Distinct and overlapping sarcoma subtypes initiated from muscle stem and progenitor cells

Abstract

Rhabdomyosarcoma (RMS) is the most common soft tissue sarcoma in children, whereas undifferentiated pleomorphic sarcoma (UPS) is one of the most common soft tissue sarcomas diagnosed in adults.
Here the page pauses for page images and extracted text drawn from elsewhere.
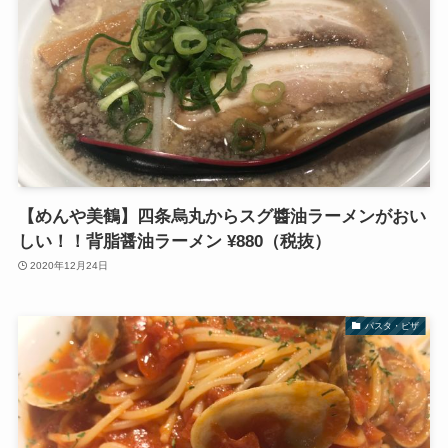
【めんや美鶴】四条烏丸からスグ醬油ラーメンがおい
しい！！背脂醤油ラーメン ¥880（税抜）
2020年12月24日
パスタ・ピザ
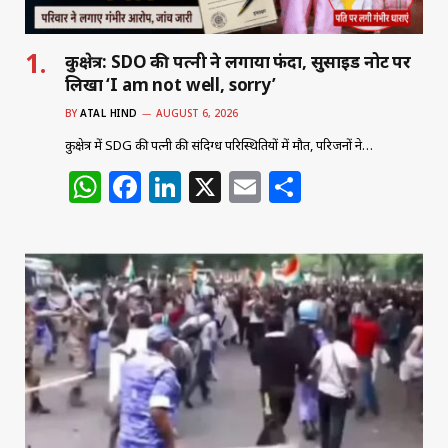
कुरुक्षेत्र: SDO की पत्नी ने लगाया फंदा, सुसाइड नोट पर
लिखा ‘I am not well, sorry’
BY
ATAL HIND
AUGUST 6, 2026
कुरुक्षेत्र में SDG की पत्नी की संदिग्ध परिस्थितियों में मौत, परिजनों ने…
W
F
Li
X
E
S
h
a
n
m
h
at
c
k
ai
ar
s
e
e
l
e
A
b
dI
p
o
n
p
o
k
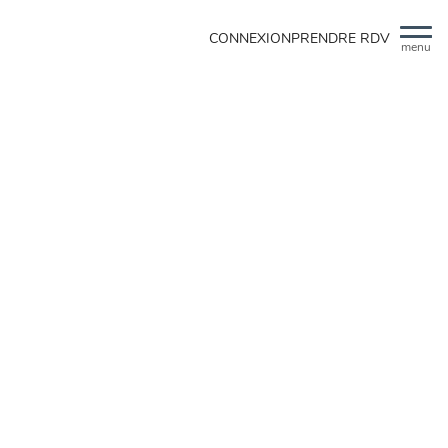
CONNEXION
PRENDRE RDV
menu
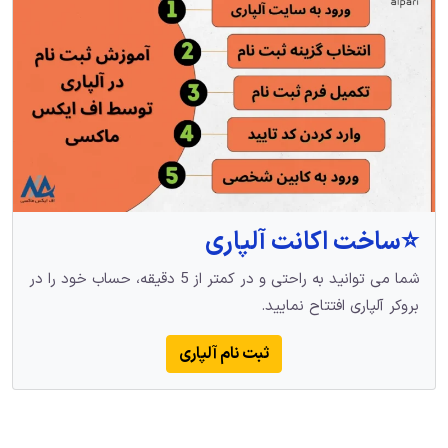
⭐️ساخت اکانت آلپاری
شما می توانید به راحتی و در کمتر از 5 دقیقه، حساب خود را در
بروکر آلپاری افتتاح نمایید.
ثبت نام آلپاری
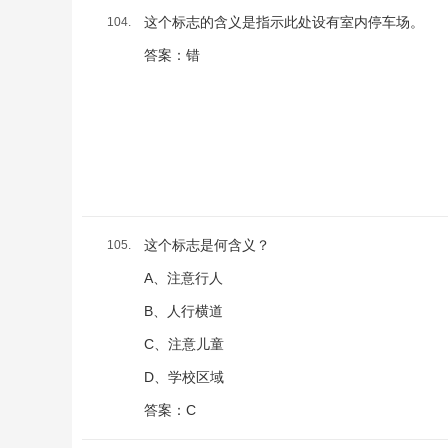
这个标志的含义是指示此处设有室内停车场。
104.
答案：错
这个标志是何含义？
105.
A、注意行人
B、人行横道
C、注意儿童
D、学校区域
答案：C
To investigate the myogenic cell(s) of origin of these sarcomas, we used Pax7-CreER and MyoD-CreER mice to transform Pax7(+) and MyoD(+) myogenic progenitors by expressing oncogenic Kras(G12D) and deleting Trp53 in vivo. Pax7-CreER mice developed RMS and UPS, whereas MyoD-CreER mice developed UPS. Using gene set enrichment analysis, RMS and UPS each clustered specifically within their human counterparts. These results suggest that RMS and UPS have distinct and overlapping cells of origin within the muscle lineage. Taking them together, we have established mouse models of soft tissue sarcoma from muscle stem and progenitor cells.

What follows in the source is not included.